The Adelaide tattoo scene has made a known presence for itself within Australia, with many conventions and tattoo shows such as The Australian Tattoo and Body Art Expo and The Adelaide Tattoo Convention coming through increasingly in recent years. ‘Internationally Adelaide is really progressive, and there seems to be a good culture among artists ourselves- where we can communicate ideas and have conversations about tattoo,’ Suartika says of the Adelaide tattoo community ‘I think this is a crucial part to any progression and evolution within the tattooing world.’ Like any growing industry, the Adelaide tattoo market has also changed a lot in recent years and Suartika suggests that it is all about finding new ways to adapt to modern times and fit the needs of customers. ‘Adelaide is definitely getting there,’ he says, ‘you have studios like House of Daggers and XO L’Avant that are having a new approach to how the system is set up and how we communicate with clients, as opposed to the old school walk-in system – which is also not a negative thing either. Just something different.’


While Adelaide can be seen as his launch pad and home in the tattoo industry, his work has also taken Suartika abroad. When he isn’t tattooing an Adelaidian, he can be found inking people all over the world. ‘So far I’ve done Melbourne, London, Berlin, Milan and Paris,’ he says, ‘and in November I will be going to New Zealand for a guest spot in Auckland and a convention in New Plymouth. I also plan to go to America within the next year or so and also back to Berlin and Paris.’ Suartika uses these opportunities to gain more experiences and inspiration for his work and find this in a vast range of mediums. ‘Recently I’ve been exposed to the world of contemporary ballet,’ he says of his travel inspiration, ‘and also in Berlin I went to see some theatre, which was eye opening, especially being all in German.’

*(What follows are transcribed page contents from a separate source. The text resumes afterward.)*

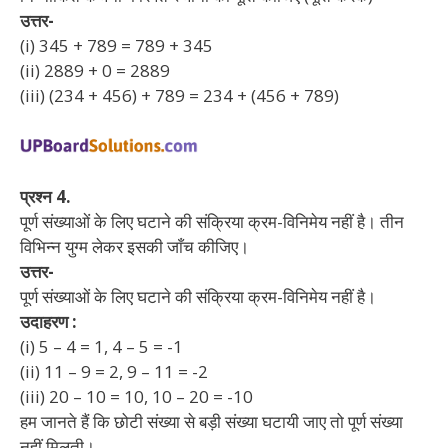
उत्तर-
(i) 345 + 789 = 789 + 345
(ii) 2889 + 0 = 2889
(iii) (234 + 456) + 789 = 234 + (456 + 789)
प्रश्न 4.
पूर्ण संख्याओं के लिए घटाने की संक्रिया क्रम-विनिमेय नहीं है। तीन
विभिन्न युग्म लेकर इसकी जाँच कीजिए।
उत्तर-
पूर्ण संख्याओं के लिए घटाने की संक्रिया क्रम-विनिमेय नहीं है।
उदाहरण :
(i) 5 – 4 = 1, 4 – 5 = -1
(ii) 11 – 9 = 2, 9 – 11 = -2
(iii) 20 – 10 = 10, 10 – 20 = -10
हम जानते हैं कि छोटी संख्या से बड़ी संख्या घटायी जाए तो पूर्ण संख्या
नहीं मिलती।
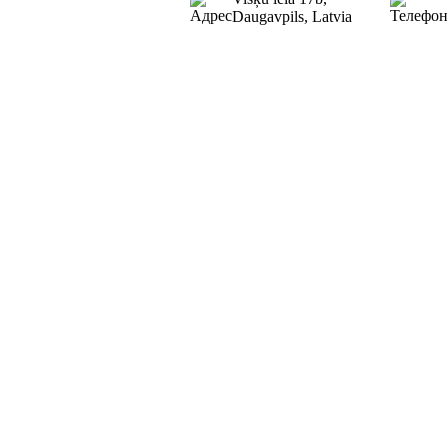
Daugavpils, Latvia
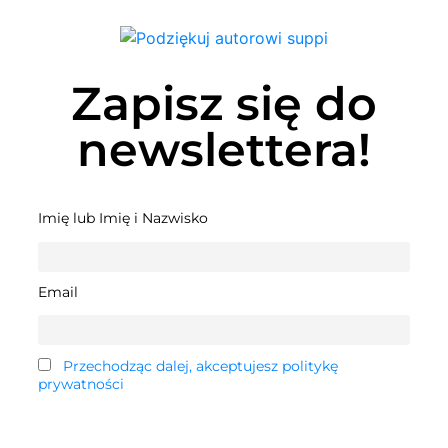
Zapisz się do
newslettera!
Imię lub Imię i Nazwisko
Email
Przechodząc dalej, akceptujesz politykę
prywatności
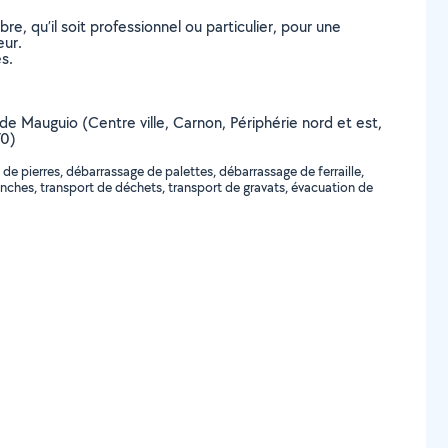
, qu’il soit professionnel ou particulier, pour une
eur.
s.
e de Mauguio (Centre ville, Carnon, Périphérie nord et est,
70)
 pierres, débarrassage de palettes, débarrassage de ferraille,
ches, transport de déchets, transport de gravats, évacuation de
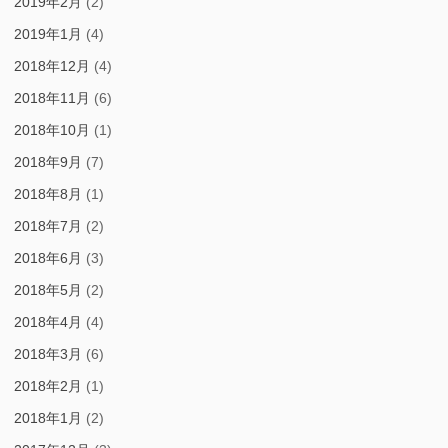
2019年2月
(2)
2019年1月
(4)
2018年12月
(4)
2018年11月
(6)
2018年10月
(1)
2018年9月
(7)
2018年8月
(1)
2018年7月
(2)
2018年6月
(3)
2018年5月
(2)
2018年4月
(4)
2018年3月
(6)
2018年2月
(1)
2018年1月
(2)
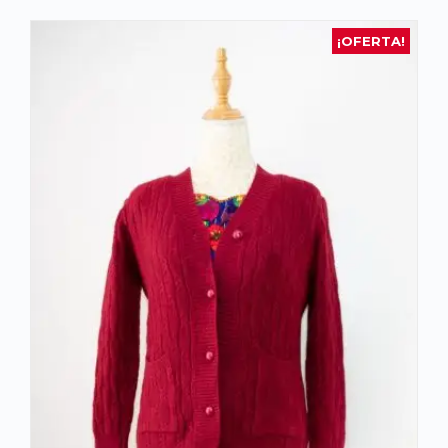
¡OFERTA!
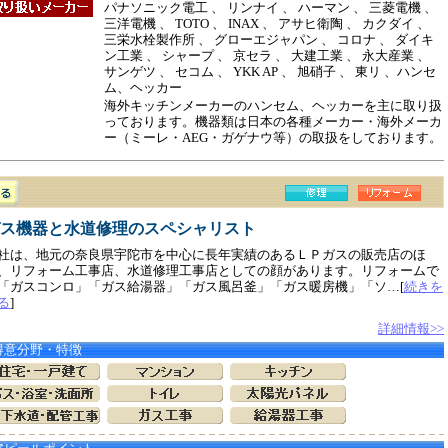
パナソニック電工 、 リンナイ 、 ハーマン 、 三菱電機 、
三洋電機 、 TOTO 、 INAX 、 アサヒ衛陶 、 カクダイ 、
三栄水栓製作所 、 グローエジャパン 、 コロナ 、 ダイキ
ン工業 、 シャープ 、 京セラ 、 大建工業 、 永大産業 、
サンゲツ 、 セコム 、 YKK AP 、 旭硝子 、 東リ 、ハンセ
ム、ヘッカー
海外キッチンメーカーのハンセム、ヘッカーを主に取り扱
っております。機器類は日本の各種メーカー・海外メーカ
ー（ミーレ・AEG・ガゲナウ等）の取扱をしております。
ス機器と水道修理のスペシャリスト
社は、地元の奈良県宇陀市を中心に長年実績のあるＬＰガスの販売店のほ
、リフォーム工事店、水道修理工事店としての顔があります。リフォームで
「ガスコンロ」「ガス給湯器」「ガス風呂釜」「ガス暖房機」「ソ…[
続きを
る
]
詳細情報>>
得意分野・特徴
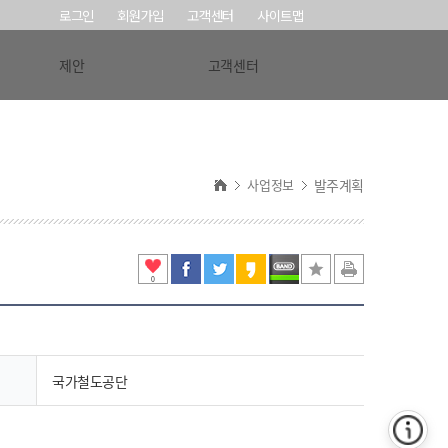
로그인
회원가입
고객센터
사이트맵
제안
고객센터
사업정보
발주계획
0
국가철도공단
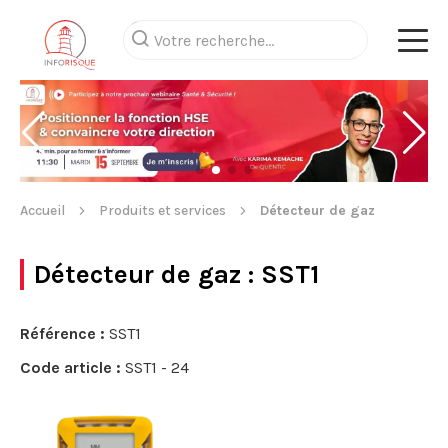
Accueil
Produits et services
Détecteur de gaz
Détecteur de gaz
: SST1
Référence :
SST1
Code article :
SST1 - 24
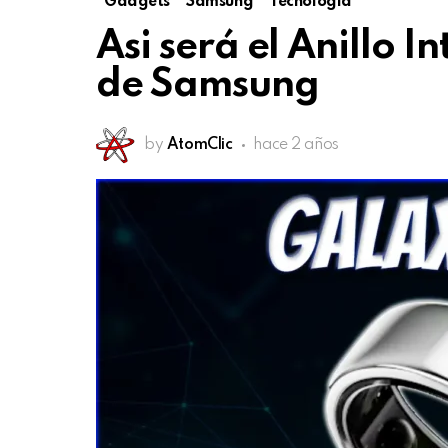
Gadgets
Samsung
Tecnología
Asi será el Anillo 
de Samsung
by
AtomClic
hace 2 años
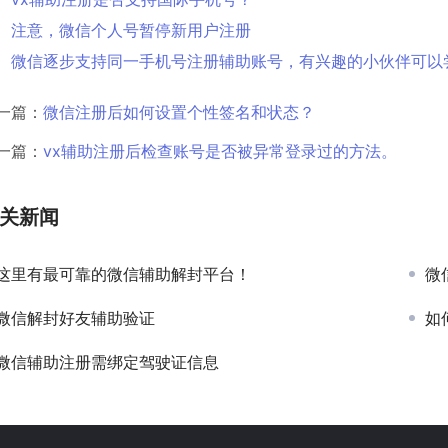
注意，微信个人号暂停新用户注册
微信逐步支持同一手机号注册辅助账号，有兴趣的小伙伴可以
一篇：
微信注册后如何设置个性签名和状态？
一篇：
vx辅助注册后检查账号是否被异常登录过的方法。
关新闻
这里有最可靠的微信辅助解封平台！
微
微信解封好友辅助验证
如
微信辅助注册需绑定驾驶证信息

Having gained so many experiences through travel and working in different parts of the world Suartika says that being able to experience new countries through work is one of the perks of the job. ‘Being able to tattoo in a new city exposes you to the culture on a different level as it would just being a tourist. You get to function as a person in that particular society.’ He also credits the people that he has met through tattooing as both an influence and a reason for his love of being a tattoo artist. ‘I’ve also made a lot of great friends through tattooing, either tattooing alongside them or tattooing them.’ When asked what the worst thing about being a tattoo artist is, his reply is simply ‘emails.’ Enough said!

Through his tattoo work and expression, the amount of passion and drive behind the Jayaism designs is obvious. With a bold sense of artistic integrity and a genuine eye for that specific Jayaism ‘look,’ it goes without saying that Jaya Suartika is already on his destined journey, which will surely continue to take him from the comforts of Adelaide to the far corners of the earth. ‘I get lost in tattooing,’ he says of his craft, ‘I love the history of it and I love the possibilities of it. I like experimenting and always trying new things.’ While Adelaide has become a strong base for him in terms of tattoo community, networking and industry, Suartika has big plans for his tattooing and is excited to see where else it takes him. He says he hopes to travel more, meet new friends and continue to work on new ideas. ‘I am really trying to do more progressive stuff on a world level,’ he says, ‘I also have some ideas that I will be working on for the Adelaide art culture in the near future.’